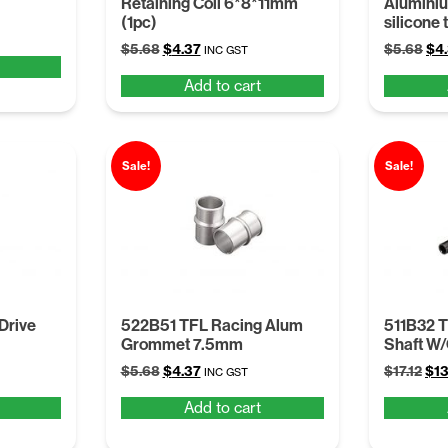
Retaining Coil 6*8*11mm
Alumini
(1pc)
silicone 
Original
Current
Ori
$
5.68
$
4.37
$
5.68
$
4
INC GST
price
price
pri
Add to cart
was:
is:
was
$5.68.
$4.37.
$5.
Sale!
Sale!
Drive
522B51 TFL Racing Alum
511B32 T
Grommet 7.5mm
Shaft W
Original
Current
Ori
$
5.68
$
4.37
$
17.12
$
13
INC GST
price
price
pri
Add to cart
was:
is:
was
$5.68.
$4.37.
$17.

○ ○ ○

Required work> For every line above, produce an exact transcription that omits the images.

Written answer>
Retaining Coil 6*8*11mm
Alumini
(1pc)
silicone 
Original
Current
Ori
$
5.68
$
4.37
$
5.68
$
4
INC GST
price
price
pri
Add to cart
was:
is:
was
$5.68.
$4.37.
$5.
Sale!
Sale!
Drive
522B51 TFL Racing Alum
511B32 T
Grommet 7.5mm
Shaft W
Original
Current
Ori
$
5.68
$
4.37
$
17.12
$
13
INC GST
price
price
pri
Add to cart
was:
is:
was
$5.68.
$4.37.
$17.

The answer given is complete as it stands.